I personally happen to have high deductibility on my policies, to keep my policy premiums as low as possible without sacrificing my necessary limits of liability and replacement costs. I don’t say this is for everyone; but if you have had no claims in the last three years, you might want to check your policies and see if higher deductibles would work for you, assuming you feel comfortable doing that and the savings can be excellent.

It all depends on your risk tolerance, claims history and other variables with respect to your homeowner’s policies. Auto insurance is not much different and will depend on how many moving violation tickets and damage claims you have over 1-3 years and how close together they were to have a minor or major effect your premiums.

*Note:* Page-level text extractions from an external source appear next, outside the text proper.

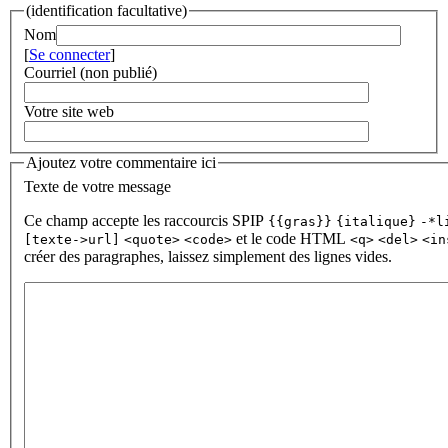
(identification facultative)
Nom
[
Se connecter
]
Courriel (non publié)
Votre site web
Ajoutez votre commentaire ici
Texte de votre message
Ce champ accepte les raccourcis SPIP
{{gras}}
{italique}
-*l
et le code HTML
[texte->url]
<quote>
<code>
<q>
<del>
<in
créer des paragraphes, laissez simplement des lignes vides.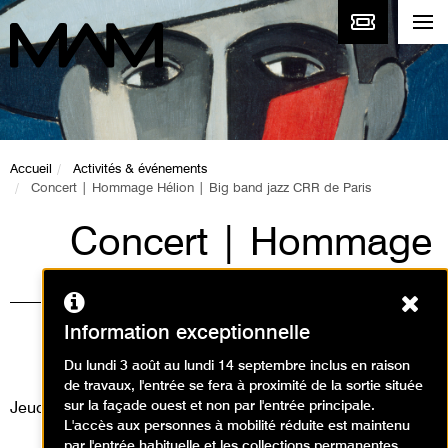
Accueil
Activités & événements
Concert | Hommage Hélion | Big band jazz CRR de Paris
Concert | Hommage
Hélion | Big band
Ferm
jazz CRR de Paris
Information exceptionnelle
Événement / Concert
Du lundi 3 août au lundi 14 septembre inclus en raison
de travaux, l'entrée se fera à proximité de la sortie située
sur la façade ouest et non par l'entrée principale.
Jeudi 2 mai 2024
L'accès aux personnes à mobilité réduite est maintenu
par l'entrée habituelle et les collections permanentes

You have to decide how much coverage is needed and necessary based on your particular situations as well as the age of your children who are of driving age living at home. Lastly, homeowners insurance is so critical to have the proper coverage and amounts; so if in the event someone sues you (as they did me years ago), you will be covered.

Especially when selling and having many buyers visit your home, is when your exposure can be the greatest!

So check your policy before putting your home on the market. Most important, this is where your insurance broker should be contacted yearly to go over all your policies, whether it’s your primary residence or any investment properties, because tenants can sue you too; that is why you should always require all your tenants to have their own policies with you as a person of interest or your corporation as an additional insured with your corporate name; so in the event they cause damage that can be proved, their insurance policy will most likely cover the damage.

However, always discuss with your insurance broker for more details and information. Better to be safe than sorry!

Philip A. Raices is the owner/Broker of Turn Key Real Estate at 3 Grace Ave Suite 180 Great Neck. He has earned designations as a graduate of the Realtor Institute and a certified international property specialist.